Typically, pelvic floor physical and occupational therapy sessions are scheduled one to two times each week over a 12-week period. You will also receive a home exercise plan that supports your in-person work, and your therapist will coordinate care with other members of your healthcare team. At PHRC Pasadena, we are committed to helping you heal, restore comfort, and finally find relief from your symptoms.

Frequently Asked Questions

What is pelvic floor dysfunction, and how does it cause pain?

Pelvic floor dysfunction means the muscles at the base of your pelvis are tight, weak, or poorly coordinated. When these muscles can’t relax or support the pelvic organs properly, they can irritate nearby nerves and lead to the urinary, sexual, and pelvic pain symptoms associated with CPPS.

What does treating chronic pelvic pain involve?

Treating chronic pelvic pain usually means working with a pelvic floor physical and occupational therapist. At PHRC, our treatment helps release tight muscles, retrain movement patterns, and address lifestyle factors like sitting, bowel habits, or stress that can trigger flare-ups.

Does Chronic Pelvic Pain Syndrome mean I have prostate cancer?

No, CPPS is not the same as prostate cancer. While the prostate gland sits in the pelvic region, most men with chronic pelvic pain do not have cancer.

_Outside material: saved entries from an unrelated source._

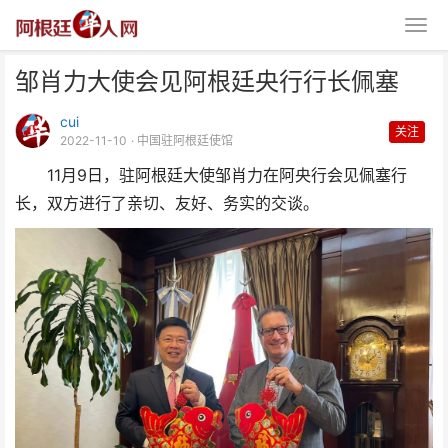
邹肖力大使会见阿根廷央行行长佩塞
cui
关注
2022-11-10
· 中国驻阿根廷使馆
11月9日，驻阿根廷大使邹肖力在阿央行会见佩塞行
长，双方进行了亲切、友好、务实的交谈。
邹肖力大使会见阿根廷央行行长佩
塞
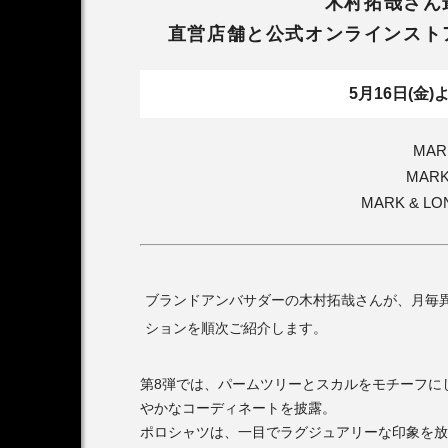
木村拓哉さん
直営店舗と公式オンラインスト
5月16日(金
MAR
MAR
MARK & 
ブランドアンバサダーの木村拓哉さんが、月毎異な
ションを順次ご紹介します。
第8弾では、パームツリーとスカルをモチーフに
やかなコーディネートを披露。
ポロシャツは、一目でラグジュアリーな印象を放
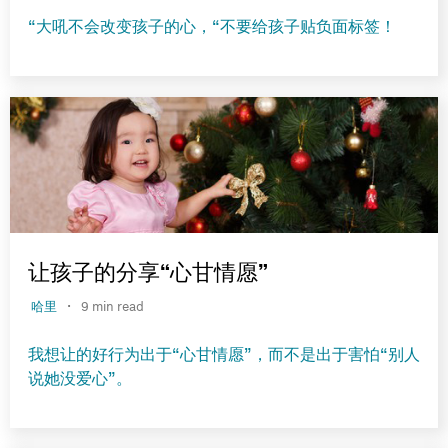
“大吼不会改变孩子的心，“不要给孩子贴负面标签！
让孩子的分享“心甘情愿”
·
哈里
9 min read
我想让的好行为出于“心甘情愿”，而不是出于害怕“别人
说她没爱心”。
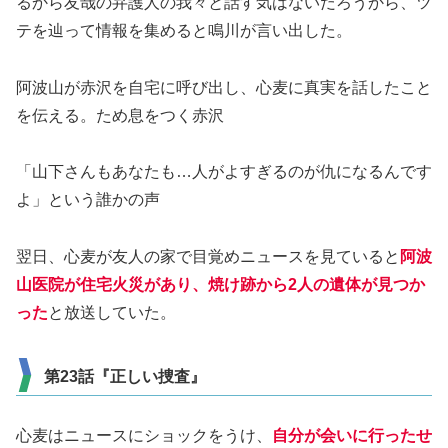
るから友哉の弁護人の我々と話す気はないだろうから、ツ
テを辿って情報を集めると鳴川が言い出した。
阿波山が赤沢を自宅に呼び出し、心麦に真実を話したこと
を伝える。ため息をつく赤沢
「山下さんもあなたも…人がよすぎるのが仇になるんです
よ」という誰かの声
翌日、心麦が友人の家で目覚めニュースを見ていると
阿波
山医院が住宅火災があり、焼け跡から2人の遺体が見つか
った
と放送していた。
第23話『正しい捜査』
心麦はニュースにショックをうけ、
自分が会いに行ったせ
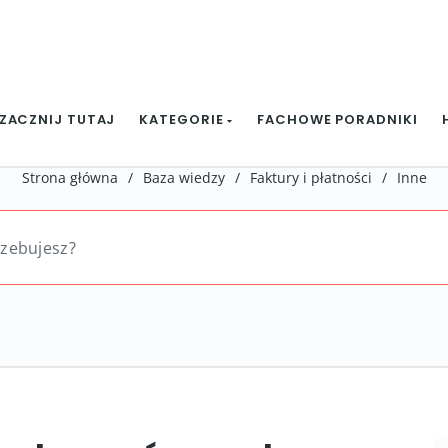
ZACZNIJ TUTAJ
KATEGORIE
FACHOWE PORADNIKI
Strona główna
/
Baza wiedzy
/
Faktury i płatności
/
Inne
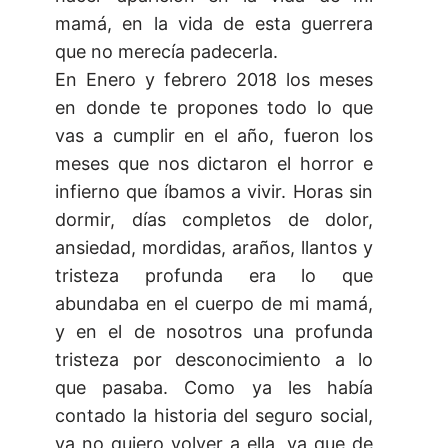
mamá, en la vida de esta guerrera
que no merecía padecerla.
En Enero y febrero 2018 los meses
en donde te propones todo lo que
vas a cumplir en el año, fueron los
meses que nos dictaron el horror e
infierno que íbamos a vivir. Horas sin
dormir, días completos de dolor,
ansiedad, mordidas, araños, llantos y
tristeza profunda era lo que
abundaba en el cuerpo de mi mamá,
y en el de nosotros una profunda
tristeza por desconocimiento a lo
que pasaba. Como ya les había
contado la historia del seguro social,
ya no quiero volver a ella, ya que de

Instead, their symptoms are more often linked to muscle tension and nerve irritation in the pelvic floor.

If I have pain around the prostate gland, does that mean I have prostatitis?

Not necessarily. Pain around the prostate gland does not always point to infection. Many men are given the label of “prostatitis,” but the underlying issue is often pelvic floor muscle dysfunction rather than a true prostate condition.

How is CPPS different from a bacterial infection?

A bacterial infection, such as bacterial prostatitis, shows up on lab tests and typically responds to antibiotics. CPPS, on the other hand, often does not involve bacteria at all. This is why so many men remain in pain even after multiple rounds of antibiotics.

Is CPPS the same as bacterial prostatitis?

No, they are separate conditions. Bacterial prostatitis happens when the prostate becomes infected with bacteria, usually confirmed by testing. CPPS is classified as non-bacterial, and treatment focuses on calming muscle and nerve dysfunction in the pelvic region.

Can irritable bowel syndrome make my CPPS worse?

Yes, irritable bowel syndrome (also known as IBS) and CPPS often overlap. Bloating, constipation, or frequent bowel movements can increase strain on the pelvic floor, which may worsen pain and urinary symptoms. This means addressing bowel health is sometimes part of a treatment plan.

How is chronic pelvic pain treated long term?

Chronic pelvic pain treated through pelvic floor physical and occupational therapy focuses on both immediate symptom relief and long-term recovery. Our treatment typically combines in-clinic treatment, home exercises, and coordination with your broader care team (when applicable) to reduce flare-ups and improve your quality of life. Many men fall into categories described as urologic chronic pelvic pain or nonspecific chronic pelvic pain, which both respond well to pelvic floor–based approaches rather than repeated antibiotics.